March 18, 1900 (Sunday)

  • Comedian W. C. Fields, recently signed by the William Morris Agency, broke into big time show business when he opened for the Orpheum vaudeville circuit in San Francisco. Fields, age 20, was billed as "The Tramp Juggler", and was touring Europe by the end of the year.
  • Maud S., a race horse beloved by millions of Americans and known as "The Race Track Queen", died a week short of turning 26 years old. Owned by wealthy philanthropist Robert E. Bonner, whom she outlived by almost a year, she had set a record on July 30, 1885, for running a mile in two minutes, 8.75 seconds.

March 19, 1900 (Monday)

  • Harry Lauder, celebrated as Scotland's greatest entertainer, made his professional debut at Gatti's Music Hall in London.
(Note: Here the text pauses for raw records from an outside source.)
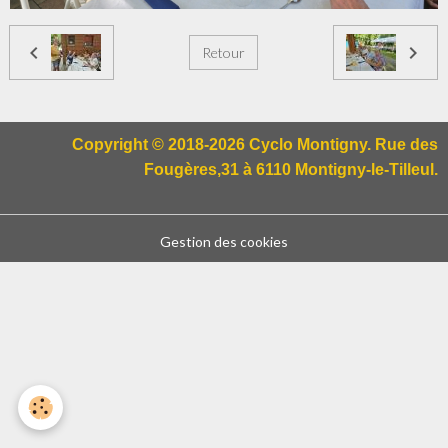
Retour
Copyright © 2018-2026 Cyclo Montigny. Rue des
Fougères,31 à 6110 Montigny-le-Tilleul.
Gestion des cookies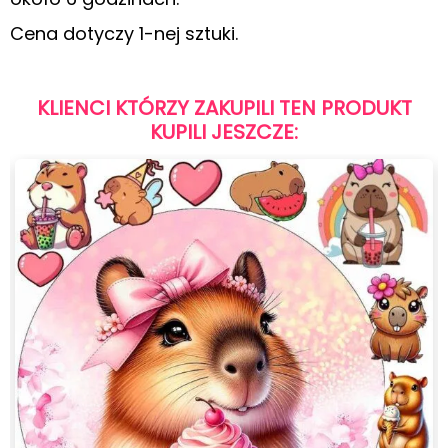
Cena dotyczy 1-nej sztuki.
KLIENCI KTÓRZY ZAKUPILI TEN PRODUKT
KUPILI JESZCZE: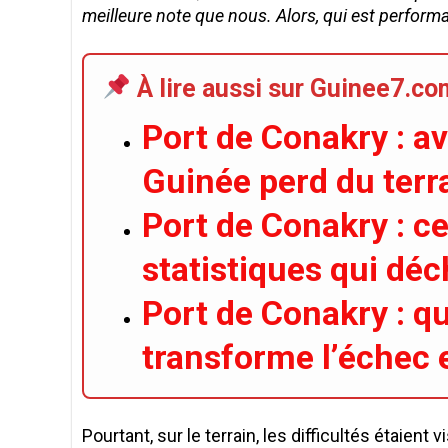
meilleure note que nous. Alors, qui est performan
À lire aussi sur Guinee7.co
Port de Conakry : a
Guinée perd du terr
Port de Conakry : ce
statistiques qui déc
Port de Conakry : 
transforme l’échec 
Pourtant, sur le terrain, les difficultés étaient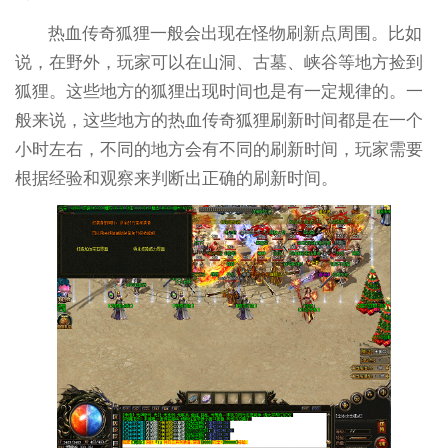
热血传奇狐狸一般会出现在怪物刷新点周围。比如
说，在野外，玩家可以在山洞、古墓、峡谷等地方捡到
狐狸。这些地方的狐狸出现时间也是有一定规律的。一
般来说，这些地方的热血传奇狐狸刷新时间都是在一个
小时左右，不同的地方会有不同的刷新时间，玩家需要
根据经验和观察来判断出正确的刷新时间。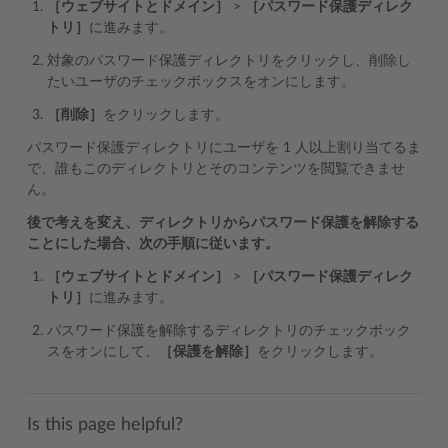
［ウェブサイトとドメイン］
>
［パスワード保護ディレク
トリ］
に進みます。
対象のパスワード保護ディレクトリをクリックし、削除し
たいユーザのチェックボックスをオンにします。
［削除］
をクリックします。
パスワード保護ディレクトリにユーザを 1 人以上割り当てるま
で、誰もこのディレクトリとそのコンテンツを閲覧できませ
ん。
後で考えを変え、ディレクトリからパスワード保護を解除する
ことにした場合、次の手順に従います。
［ウェブサイトとドメイン］
>
［パスワード保護ディレク
トリ］
に進みます。
パスワード保護を解除するディレクトリのチェックボック
スをオンにして、
［保護を解除］
をクリックします。
Is this page helpful?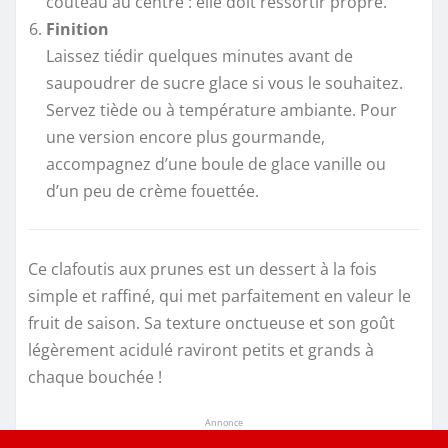
couteau au centre : elle doit ressortir propre.
Finition
Laissez tiédir quelques minutes avant de
saupoudrer de sucre glace si vous le souhaitez.
Servez tiède ou à température ambiante. Pour
une version encore plus gourmande,
accompagnez d’une boule de glace vanille ou
d’un peu de crème fouettée.
Ce clafoutis aux prunes est un dessert à la fois
simple et raffiné, qui met parfaitement en valeur le
fruit de saison. Sa texture onctueuse et son goût
légèrement acidulé raviront petits et grands à
chaque bouchée !
Annonce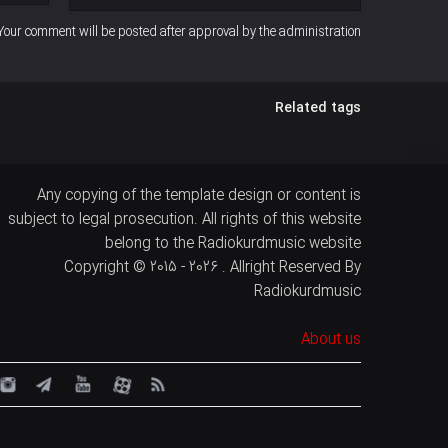
Your comment will be posted after approval by the administration
Related tags
Any copying of the template design or content is
subject to legal prosecution. All rights of this website
belong to the Radiokurdmusic website
Copyright © 2015 - 2026 . Allright Reserved By
Radiokurdmusic
About us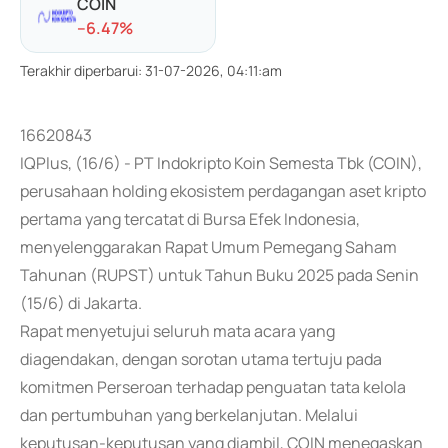
COIN
-
-6.47
%
Terakhir diperbarui
:
31-07-2026, 04:11:am
16620843
IQPlus, (16/6) - PT Indokripto Koin Semesta Tbk (COIN),
perusahaan holding ekosistem perdagangan aset kripto
pertama yang tercatat di Bursa Efek Indonesia,
menyelenggarakan Rapat Umum Pemegang Saham
Tahunan (RUPST) untuk Tahun Buku 2025 pada Senin
(15/6) di Jakarta.
Rapat menyetujui seluruh mata acara yang
diagendakan, dengan sorotan utama tertuju pada
komitmen Perseroan terhadap penguatan tata kelola
dan pertumbuhan yang berkelanjutan. Melalui
keputusan-keputusan yang diambil, COIN menegaskan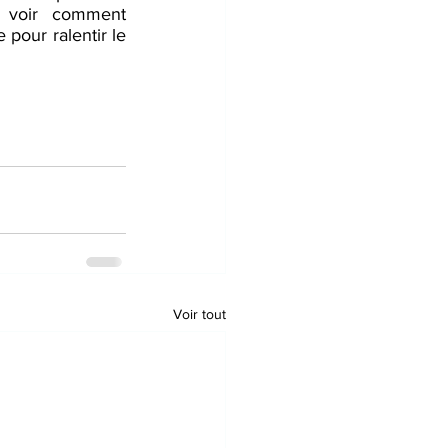
niveaux. C'est une bonne idée de consulter votre acupuncteur pour voir comment 
pour ralentir le 
Voir tout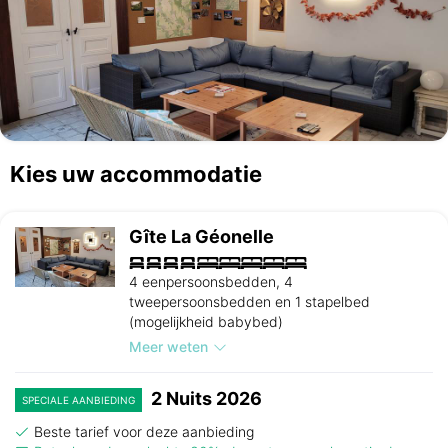
Kies uw accommodatie
Gîte La Géonelle
4 eenpersoonsbedden, 4
tweepersoonsbedden en 1 stapelbed
(mogelijkheid babybed)
Meer weten
2 Nuits 2026
SPECIALE AANBIEDING
Beste tarief voor deze aanbieding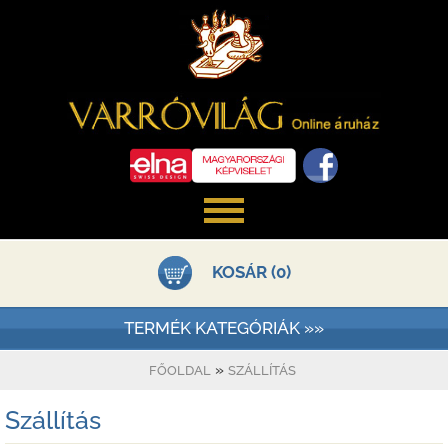
KOSÁR (0)
TERMÉK KATEGÓRIÁK »»
»
FŐOLDAL
SZÁLLÍTÁS
Szállítás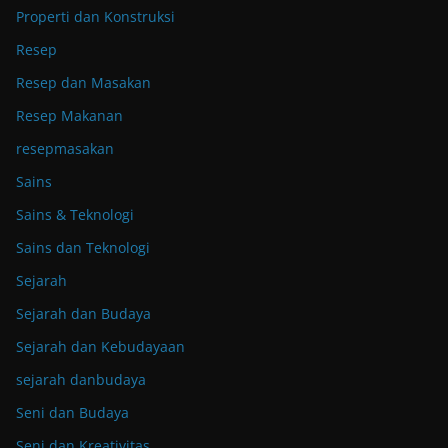
Properti dan Konstruksi
Resep
Resep dan Masakan
Resep Makanan
resepmasakan
Sains
Sains & Teknologi
Sains dan Teknologi
Sejarah
Sejarah dan Budaya
Sejarah dan Kebudayaan
sejarah danbudaya
Seni dan Budaya
Seni dan Kreativitas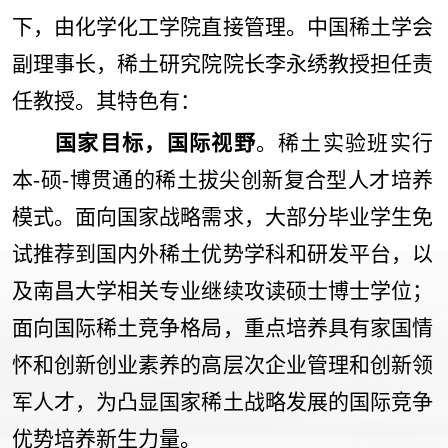
下，由化学化工学院直接管理。中国稀土学会
副理事长，稀土研究院院长李永绣教授担任责
任教授。其特色有：
国家目标，国际视野
。稀土实验班实行
本
-
硕
-
博贯通的稀土拔尖创新复合型人才培养
模式。面向国家战略需求，大部分毕业学生免
试推荐到国内外稀土优势学科和研发平台，以
及南昌大学相关专业继续攻读硕士博士学位；
面向国际稀土竞争格局，重点培养具有家国情
怀和创新创业素养的高层次企业管理和创新领
军人才，为凸显国家稀土战略发展的国际竞争
优势培养新生力量。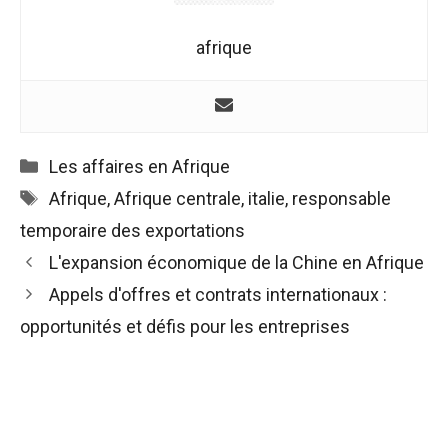
afrique
Catégories
Les affaires en Afrique
Étiquettes
Afrique
,
Afrique centrale
,
italie
,
responsable
temporaire des exportations
Navigation
L'expansion économique de la Chine en Afrique
des
Appels d'offres et contrats internationaux :
articles
opportunités et défis pour les entreprises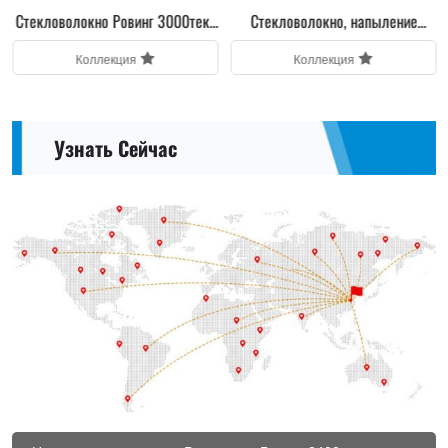
Стекловолокно Ровинг 3000текс
Стекловолокно, напыление
напылением
ровинга
Коллекция
Коллекция
Узнать Сейчас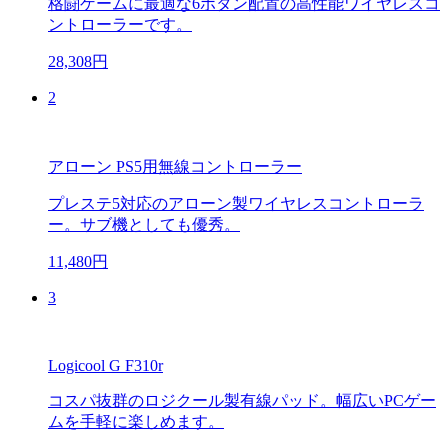
格闘ゲームに最適な6ボタン配置の高性能ワイヤレスコ
ントローラーです。
28,308円
2
アローン PS5用無線コントローラー
プレステ5対応のアローン製ワイヤレスコントローラ
ー。サブ機としても優秀。
11,480円
3
Logicool G F310r
コスパ抜群のロジクール製有線パッド。幅広いPCゲー
ムを手軽に楽しめます。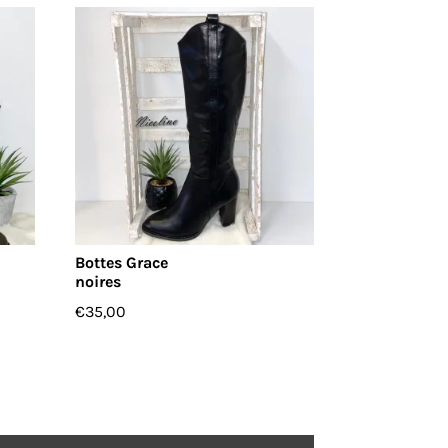
Bottes Grace
noires
€
35,00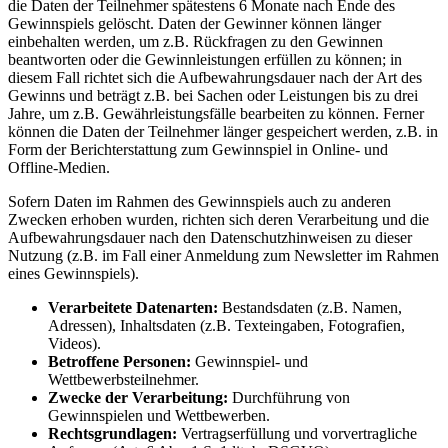
die Daten der Teilnehmer spätestens 6 Monate nach Ende des
Gewinnspiels gelöscht. Daten der Gewinner können länger
einbehalten werden, um z.B. Rückfragen zu den Gewinnen
beantworten oder die Gewinnleistungen erfüllen zu können; in
diesem Fall richtet sich die Aufbewahrungsdauer nach der Art des
Gewinns und beträgt z.B. bei Sachen oder Leistungen bis zu drei
Jahre, um z.B. Gewährleistungsfälle bearbeiten zu können. Ferner
können die Daten der Teilnehmer länger gespeichert werden, z.B. in
Form der Berichterstattung zum Gewinnspiel in Online- und
Offline-Medien.
Sofern Daten im Rahmen des Gewinnspiels auch zu anderen
Zwecken erhoben wurden, richten sich deren Verarbeitung und die
Aufbewahrungsdauer nach den Datenschutzhinweisen zu dieser
Nutzung (z.B. im Fall einer Anmeldung zum Newsletter im Rahmen
eines Gewinnspiels).
Verarbeitete Datenarten:
Bestandsdaten (z.B. Namen,
Adressen), Inhaltsdaten (z.B. Texteingaben, Fotografien,
Videos).
Betroffene Personen:
Gewinnspiel- und
Wettbewerbsteilnehmer.
Zwecke der Verarbeitung:
Durchführung von
Gewinnspielen und Wettbewerben.
Rechtsgrundlagen:
Vertragserfüllung und vorvertragliche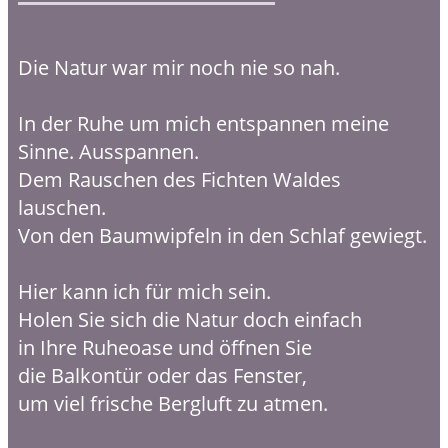
Die Natur war mir noch nie so nah.
In der Ruhe um mich entspannen meine
Sinne. Ausspannen.
Dem Rauschen des Fichten Waldes
lauschen.
Von den Baumwipfeln in den Schlaf gewiegt.
Hier kann ich für mich sein.
Holen Sie sich die Natur doch einfach
in Ihre Ruheoase und öffnen Sie
die Balkontür oder das Fenster,
um viel frische Bergluft zu atmen.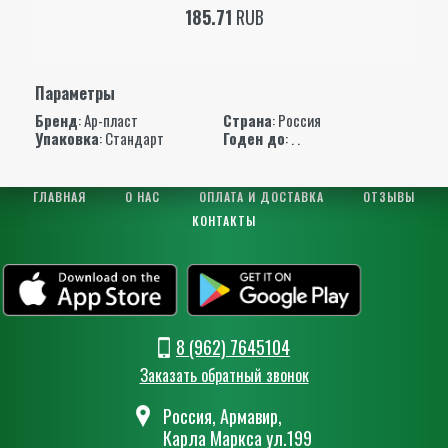
185.71
RUB
Параметры
Бренд
:
Ар-пласт
Страна
: Россия
Упаковка
: Стандарт
Годен до
: . .
ГЛАВНАЯ
О НАС
ОПЛАТА И ДОСТАВКА
ОТЗЫВЫ
КОНТАКТЫ
8 (962) 7645104
Заказать обратный звонок
Россия, Армавир,
Карла Маркса ул.199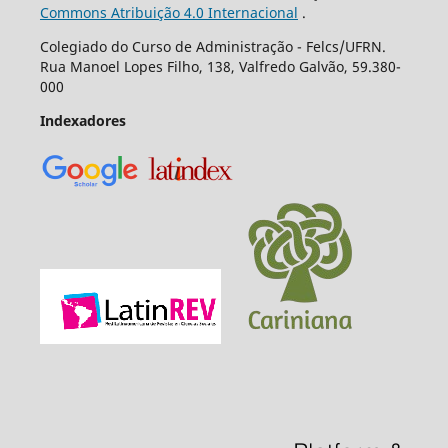
Commons Atribuição 4.0 Internacional
.
Colegiado do Curso de Administração - Felcs/UFRN.
Rua Manoel Lopes Filho, 138, Valfredo Galvão, 59.380-
000
Indexadores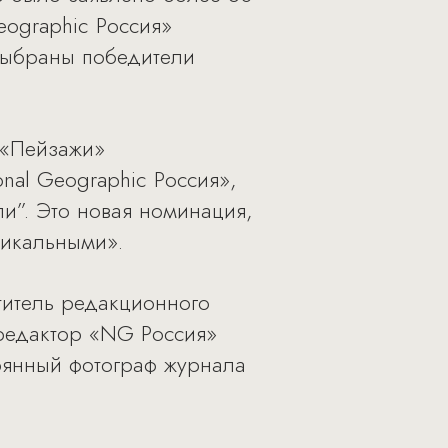
eographic Россия»
 выбраны победители
 «Пейзажи»
nal Geographic Россия»,
и”. Это новая номинация,
никальными».
титель редакционного
редактор «NG Россия»
оянный фотограф журнала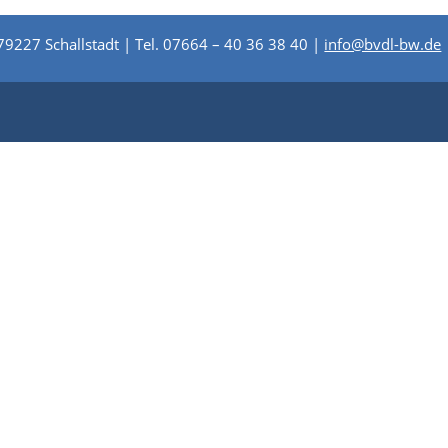
79227 Schallstadt | Tel. 07664 – 40 36 38 40 |
info@bvdl-bw.de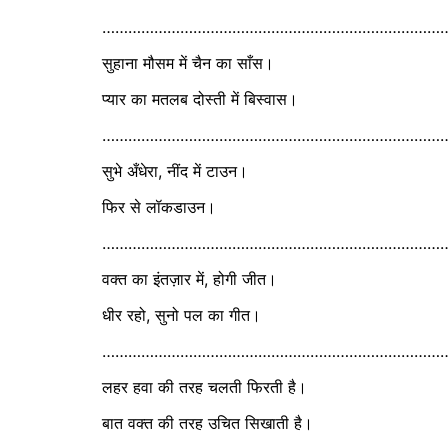
……………………………………………………………………
सुहाना मौसम में चैन का साँस।
प्यार का मतलब दोस्ती में बिस्वास।
………………………………………………………………………
सुभे अँधेरा, नींद में टाउन।
फिर से लॉकडाउन।
………………………………………………………………………
वक्त का इंतज़ार में, होगी जीत।
धीर रहो, सुनो पल का गीत।
……………………………………………………………………
लहर हवा की तरह चलती फिरती है।
बात वक्त की तरह उचित सिखाती है।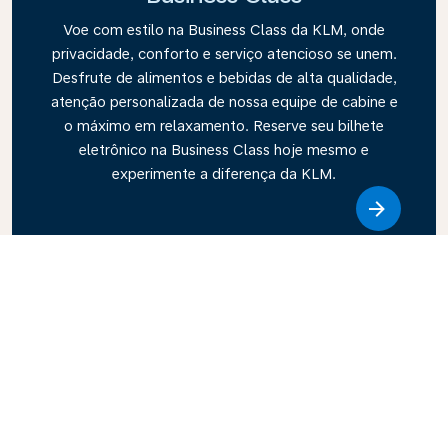
Voe com estilo na Business Class da KLM, onde
privacidade, conforto e serviço atencioso se unem.
Desfrute de alimentos e bebidas de alta qualidade,
atenção personalizada de nossa equipe de cabine e
o máximo em relaxamento. Reserve seu bilhete
eletrônico na Business Class hoje mesmo e
experimente a diferença da KLM.
Link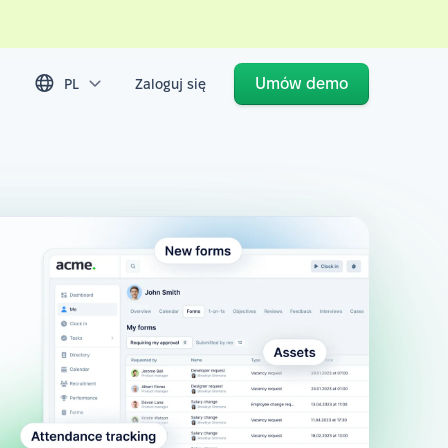
Umów demo
PL
Zaloguj się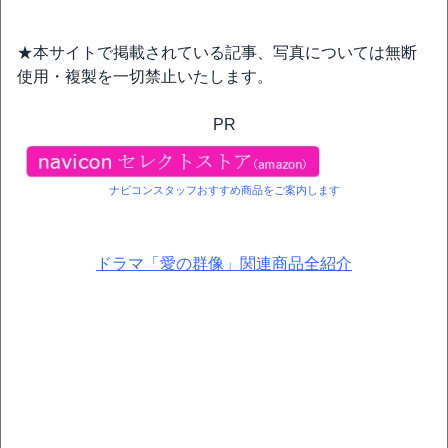
★本サイトで掲載されている記事、写真については無断
使用・複製を一切禁止いたします。
PR
ナビコンスタッフおすすめ商品をご案内します
ドラマ「愛の群像」関連商品全紹介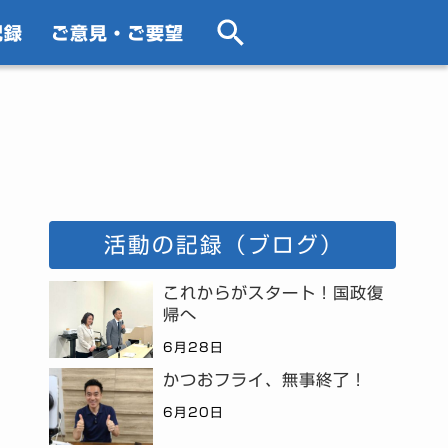
記録
ご意見・ご要望
活動の記録（ブログ）
これからがスタート！国政復
帰へ
6月28日
かつおフライ、無事終了！
6月20日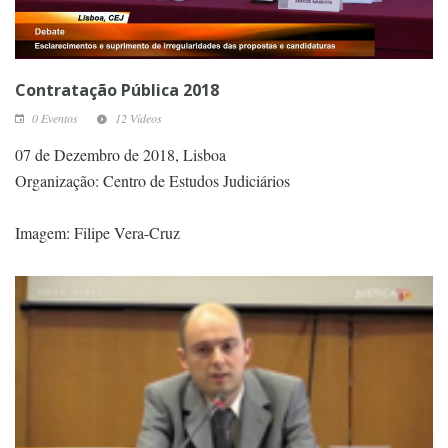
Contratação Pública 2018
0 Eventos
12 Vídeos
07 de Dezembro de 2018, Lisboa
Organização: Centro de Estudos Judiciários
Imagem: Filipe Vera-Cruz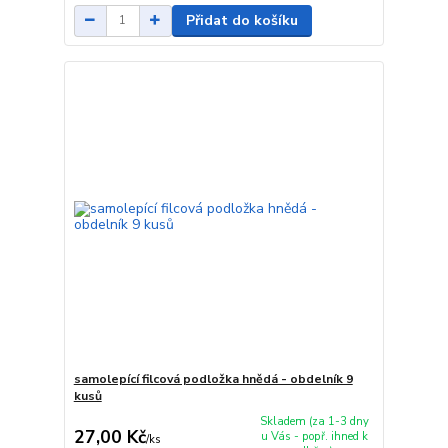
Přidat do košíku
samolepící filcová podložka hnědá - obdelník 9
kusů
Skladem (za 1-3 dny
27,00 Kč
u Vás - popř. ihned k
/
ks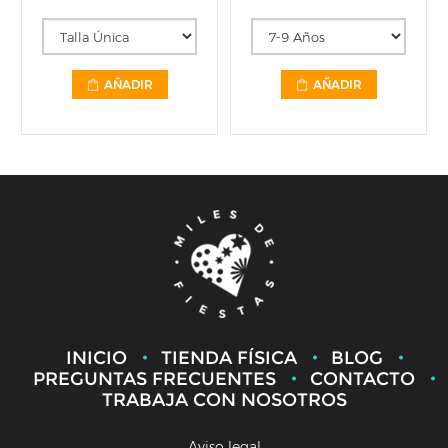
AÑADIR
AÑADIR
INICIO
TIENDA FÍSICA
BLOG
PREGUNTAS FRECUENTES
CONTACTO
TRABAJA CON NOSOTROS
Aviso legal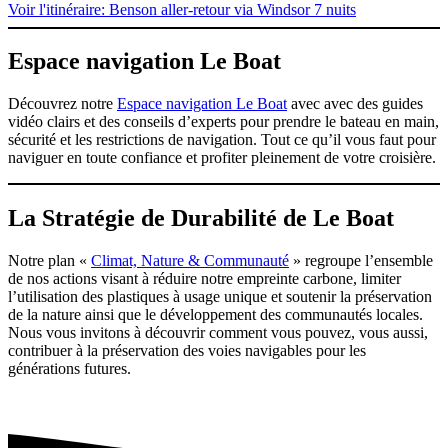
Voir l'itinéraire
: Benson aller-retour via Windsor 7 nuits
Espace navigation Le Boat
Découvrez notre
Espace navigation Le Boat
avec avec des guides
vidéo clairs et des conseils d’experts pour prendre le bateau en main,
sécurité et les restrictions de navigation. Tout ce qu’il vous faut pour
naviguer en toute confiance et profiter pleinement de votre croisière.
La Stratégie de Durabilité de Le Boat
Notre plan «
Climat, Nature & Communauté
» regroupe l’ensemble
de nos actions visant à réduire notre empreinte carbone, limiter
l’utilisation des plastiques à usage unique et soutenir la préservation
de la nature ainsi que le développement des communautés locales.
Nous vous invitons à découvrir comment vous pouvez, vous aussi,
contribuer à la préservation des voies navigables pour les
générations futures.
A former coal miner who entertained his co-workers in the mines, Lauder was encouraged to try out at local talent competition, where he was discovered and signed to a contract. At one time, Lauder was the highest-paid entertainer in the world.
  • The city of Glendora, Mississippi, was founded.
  • Born: Frédéric Joliot-Curie, French physicist, recipient in 1935 of the Nobel Prize in Chemistry; in Paris

March 20, 1900 (Tuesday)

  • Nikola Tesla received patent No. 645,576 for wireless transmission of electric power, the first in a series of patents for sending "industrially significant amounts of power" from one station to another without electrical wires. Tesla's "Means for Increasing the Intensity of Electrical Oscillations" was granted the next day.
  • In Washington, D.C., United States Secretary of State John Hay informed the ambassadors from six of the world's major powers that he considered them to have accepted his proposal for an Open Door Policy and non-interference in China. His instructions to each government were that the United States regarded the answers as "definitive and binding".
  • The borough of Metuchen, New Jersey, was incorporated.
  • Thomas Lambert received a U.S. patent for molding cylinder records in celluloid. They were marketed as Lambert records and were usually pressed in pink, and black "ebony"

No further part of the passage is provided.